State Sen. Tom Sherman has made no secret of his opposition to New Hampshire’s popular Education Freedom Accounts program, co-sponsoring a Senate bill to kill it just last month.

If Sherman and his fellow Democrats had succeeded (the GOP majority defeated their repeal bills in both the House and Senate), about 1,800 families using the EFA program would have had to pull their children out of their chosen schools when the current funding ran out.

Supporters of EFAs say Sherman’s legislation is both cruel and craven, proving the party is answering to powerful teachers unions rather than parents.

Since that vote, Sherman has become a Democratic candidate for governor and modified his position. While he is still opposed to EFAs, he told WMUR’s Adam Sexton he is willing to grandfather in the students currently using the program.

“I’ve thought a lot about this,” Sherman said. “They were budgeted $3 million, by the way — this is less than 1 percent of all the school-aged children in the state.

“I would not disrupt a child’s education who is currently in the system.
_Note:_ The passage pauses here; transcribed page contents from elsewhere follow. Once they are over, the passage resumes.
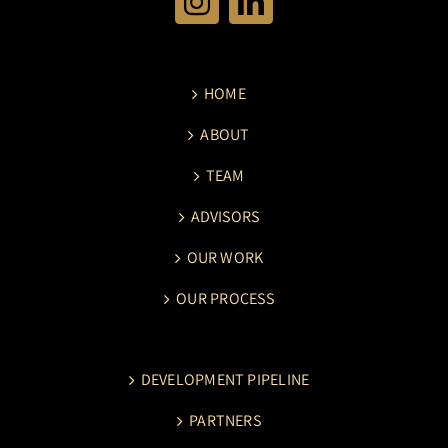
HOME
ABOUT
TEAM
ADVISORS
OUR WORK
OUR PROCESS
DEVELOPMENT PIPELINE
PARTNERS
That’s my pledge because I believe that would be cruel,” he added.

However, Sherman said he wants to add a different barrier: An annual means test for EFA families. If their income one year exceeds the current limit (300 percent of the poverty level), their children would be kicked out of the program.

“One of the problems with the Education Freedom Accounts is they only do a means test in the first year. So if in the second year you win the lottery and you can actually afford to send your child to private school or homeschool or religious school, you’re not tested again. So you’ve got a 12-year carte blanche on the taxpayer with no accountability,” Sherman said.

EFA supporters dismiss the “lottery ticket” example as ludicrous and point to more realistic possibilities: A parent earning significant overtime pay during a tight labor market like today’s, then going back to their typical income the next year. Or a year like 2021, when massive government spending to address COVID-19 caused some low-income family incomes to surge temporarily.

“The legislature passed Education Freedom Accounts to provide funds and stability to out-of-the-box children that need an out-of-the-box education solution,” said Kate Baker Demers, executive director of the Children’s Scholarship Fund which is administering the program. “Changing the underlying law to force the removal of any child because a family member may go one dollar over an income threshold would defeat this purpose of providing true stability.”

Jason Bedrick, director of policy at EdChoice, said lawmakers were aware of the problem of parents dropping in and out of income qualifications and intentionally avoided the “poverty trap.”

“The Education Freedom Accounts policy was carefully designed to avoid contributing to the ‘poverty trap’ that would create a disincentive to growing household income,” Bedrid said. “But in truth, the EFAs should be available to all families. No one school is the best fit for all students, which is why the money should follow the child. Would Dr. Sherman kick kids out of district schools because their parents made too much money and paid too much in taxes? If not, then he shouldn’t support kicking them out of the EFA program, either.”

Sherman’s observation about the number of students using the EFA program also highlights a financial issue critics of the EFA program rarely discuss: Schools net more money when students use the EFA program.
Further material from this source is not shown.